You were not born smoking, and you can go back to being a non-smoker. According to the "Why Quit News" for November 16, 2005, 46 million successful quitters have invented lots of creative methods. One of their techniques might be the right one for you.
If you have quit before, then returned to smoking, simply consider it a rehearsal for your next and final quit.
Quitting cold turkey, meaning all at once, instantly transforms you into a non-smoker. Joel Spitzer, director of "Freedom From Tobacco" in Evanston, Illinois, says the cold turkey motto is simply “Never Take Another Puff.” Spitzer says 91 percent of successful quitters do it cold turkey.
The American Lung Association recommends quitting with a group of like-minded people. You can support each other, trade winning strategies and swap successful tips.
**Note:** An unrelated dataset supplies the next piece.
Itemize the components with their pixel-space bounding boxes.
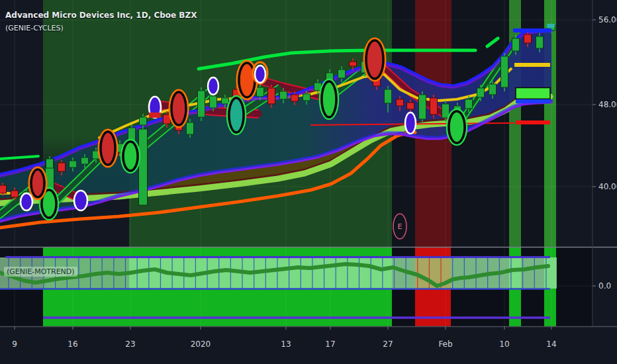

The most successful groups are conducted by trained, experienced leaders.
In a 2009 report by physicians at the American Cancer Society (ACS), hypnosis helped some people quit smoking. However, techniques, practitioners and success rates vary widely. Coaches at Smoking Cessation.org report a 66 percent success rate with a four-session protocol administered by licensed psychologists.
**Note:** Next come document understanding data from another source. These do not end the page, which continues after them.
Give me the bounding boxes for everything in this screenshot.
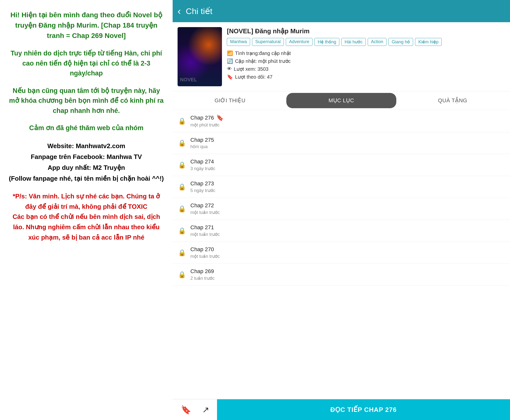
tab-muc-luc[interactable]: MỤC LỤC <box>286 93 396 108</box>
chapter-info: Chap 273 5 ngày trước <box>190 180 505 193</box>
chapter-time: một tuần trước <box>190 232 505 237</box>
views-label: Lượt xem: 3503 <box>234 66 269 72</box>
chapter-item[interactable]: 🔒 Chap 269 2 tuần trước <box>173 264 510 286</box>
page-title: Chi tiết <box>186 6 212 16</box>
chapter-title: Chap 270 <box>190 246 505 253</box>
chapter-title: Chap 273 <box>190 180 505 187</box>
secondary-info-text: Tuy nhiên do dịch trực tiếp từ tiếng Hàn… <box>7 48 165 78</box>
views-row: 👁 Lượt xem: 3503 <box>227 66 505 72</box>
cover-art <box>178 27 222 86</box>
tag-manhwa[interactable]: Manhwa <box>227 38 250 46</box>
chapter-time: 3 ngày trước <box>190 166 505 171</box>
tab-qua-tang[interactable]: QUÀ TẶNG <box>398 93 508 108</box>
lock-icon: 🔒 <box>178 160 186 169</box>
eye-icon: 👁 <box>227 66 232 72</box>
chapter-item[interactable]: 🔒 Chap 271 một tuần trước <box>173 220 510 242</box>
chapter-title: Chap 272 <box>190 202 505 209</box>
lock-icon: 🔒 <box>178 117 186 125</box>
tag-giang-ho[interactable]: Giang hồ <box>388 38 413 46</box>
chapter-list: 🔒 Chap 276 🔖 một phút trước 🔒 Chap 275 h… <box>173 110 510 399</box>
right-panel: ‹ Chi tiết [NOVEL] Đăng nhập Murim Manhw… <box>173 0 510 420</box>
header: ‹ Chi tiết <box>173 0 510 22</box>
share-icon[interactable]: ↗ <box>202 405 209 415</box>
chapter-item[interactable]: 🔒 Chap 276 🔖 một phút trước <box>173 110 510 132</box>
novel-info-section: [NOVEL] Đăng nhập Murim Manhwa Supernatu… <box>173 22 510 91</box>
tag-he-thong[interactable]: Hệ thống <box>314 38 339 46</box>
bookmark-stat-icon: 🔖 <box>227 74 233 80</box>
chapter-info: Chap 269 2 tuần trước <box>190 268 505 281</box>
chapter-title: Chap 269 <box>190 268 505 275</box>
tag-adventure[interactable]: Adventure <box>286 38 312 46</box>
chapter-title: Chap 276 🔖 <box>190 114 505 121</box>
novel-stats: 📶 Tình trạng:đang cập nhật 🔄 Cập nhật: m… <box>227 50 505 80</box>
cta-text: Nếu bạn cũng quan tâm tới bộ truyện này,… <box>7 86 165 116</box>
bottom-left-actions: 🔖 ↗ <box>173 405 217 415</box>
chapter-time: một tuần trước <box>190 210 505 215</box>
tag-supernatural[interactable]: Supernatural <box>252 38 284 46</box>
chapter-info: Chap 275 hôm qua <box>190 137 505 149</box>
main-announcement-text: Hi! Hiện tại bên mình đang theo đuổi Nov… <box>7 10 165 41</box>
novel-cover-image <box>178 27 222 86</box>
lock-icon: 🔒 <box>178 270 186 279</box>
chapter-title: Chap 271 <box>190 224 505 231</box>
tabs-row: GIỚI THIỆU MỤC LỤC QUÀ TẶNG <box>173 91 510 110</box>
tag-action[interactable]: Action <box>368 38 386 46</box>
status-row: 📶 Tình trạng:đang cập nhật <box>227 50 505 56</box>
novel-details: [NOVEL] Đăng nhập Murim Manhwa Supernatu… <box>227 27 505 86</box>
thanks-text: Cảm ơn đã ghé thăm web của nhóm <box>7 123 165 133</box>
chapter-time: một phút trước <box>190 122 505 128</box>
chapter-info: Chap 271 một tuần trước <box>190 224 505 237</box>
chapter-time: 5 ngày trước <box>190 188 505 193</box>
links-text: Website: Manhwatv2.com Fanpage trên Face… <box>7 140 165 184</box>
lock-icon: 🔒 <box>178 226 186 235</box>
refresh-icon: 🔄 <box>227 58 233 64</box>
bookmark-icon: 🔖 <box>216 114 224 121</box>
lock-icon: 🔒 <box>178 182 186 191</box>
chapter-time: hôm qua <box>190 144 505 149</box>
bottom-bar: 🔖 ↗ ĐỌC TIẾP CHAP 276 <box>173 399 510 420</box>
warning-text: *P/s: Văn minh. Lịch sự nhé các bạn. Chú… <box>7 191 165 243</box>
chapter-info: Chap 276 🔖 một phút trước <box>190 114 505 128</box>
lock-icon: 🔒 <box>178 204 186 213</box>
update-label: Cập nhật: một phút trước <box>235 58 291 64</box>
chapter-item[interactable]: 🔒 Chap 270 một tuần trước <box>173 242 510 264</box>
chapter-item[interactable]: 🔒 Chap 273 5 ngày trước <box>173 176 510 198</box>
chapter-info: Chap 274 3 ngày trước <box>190 158 505 171</box>
novel-title: [NOVEL] Đăng nhập Murim <box>227 27 505 35</box>
chapter-time: một tuần trước <box>190 254 505 259</box>
tab-gioi-thieu[interactable]: GIỚI THIỆU <box>175 93 285 108</box>
follows-row: 🔖 Lượt theo dõi: 47 <box>227 74 505 80</box>
tags-row: Manhwa Supernatural Adventure Hệ thống H… <box>227 38 505 46</box>
chapter-info: Chap 270 một tuần trước <box>190 246 505 259</box>
chapter-item[interactable]: 🔒 Chap 274 3 ngày trước <box>173 154 510 176</box>
lock-icon: 🔒 <box>178 248 186 257</box>
read-next-button[interactable]: ĐỌC TIẾP CHAP 276 <box>217 399 510 420</box>
chapter-time: 2 tuần trước <box>190 276 505 281</box>
follows-label: Lượt theo dõi: 47 <box>235 74 273 80</box>
bookmark-bottom-icon[interactable]: 🔖 <box>181 405 191 415</box>
chapter-title: Chap 275 <box>190 137 505 143</box>
status-label: Tình trạng:đang cập nhật <box>235 50 291 56</box>
tag-hai-huoc[interactable]: Hài hước <box>341 38 366 46</box>
update-row: 🔄 Cập nhật: một phút trước <box>227 58 505 64</box>
chapter-info: Chap 272 một tuần trước <box>190 202 505 215</box>
back-button[interactable]: ‹ <box>178 6 181 16</box>
chapter-item[interactable]: 🔒 Chap 272 một tuần trước <box>173 198 510 220</box>
signal-icon: 📶 <box>227 50 233 56</box>
lock-icon: 🔒 <box>178 139 186 148</box>
chapter-item[interactable]: 🔒 Chap 275 hôm qua <box>173 132 510 154</box>
chapter-title: Chap 274 <box>190 158 505 165</box>
tag-kiem-hiep[interactable]: Kiếm hiệp <box>415 38 442 46</box>
left-panel: Hi! Hiện tại bên mình đang theo đuổi Nov… <box>0 0 173 420</box>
Nicotine replacement therapy, or NRT, replaces cigarettes with patches, gums, nasal sprays, lozenges or inhalers. These enable tapering off the addictive nicotine so you can manage your cravings in gradual steps, while eliminating smoke and its other harmful chemicals from your lungs.
Sabotage your habit. The American Lung Association advises quitters to prepare by tossing out their ash trays, lighters and matches. Also, eliminate triggers like coffee and alcohol from your pantry, then buy tea and other beverages. Remove every cigarette from your home. Without tobacco and its paraphernalia, you can not smoke.
Phone a Friend
According to the ACS, as of 2009, all US states and the District of Columbia provide free telephone links to trained counselors who match programs to individuals' unique needs. Phone counseling is twice as effective as quitting without help. The ACS, at 1-800-227-2345, can locate your state's phone program.
Bupropion, brand named Zyban, reduces nicotine withdrawal symptoms. It can be prescribed alone or with NRT. Start one or two weeks before quitting tobacco. Do not use Zyban if you have seizures, serious head injury, bipolar or eating disorders, or a tendency to abuse alcohol.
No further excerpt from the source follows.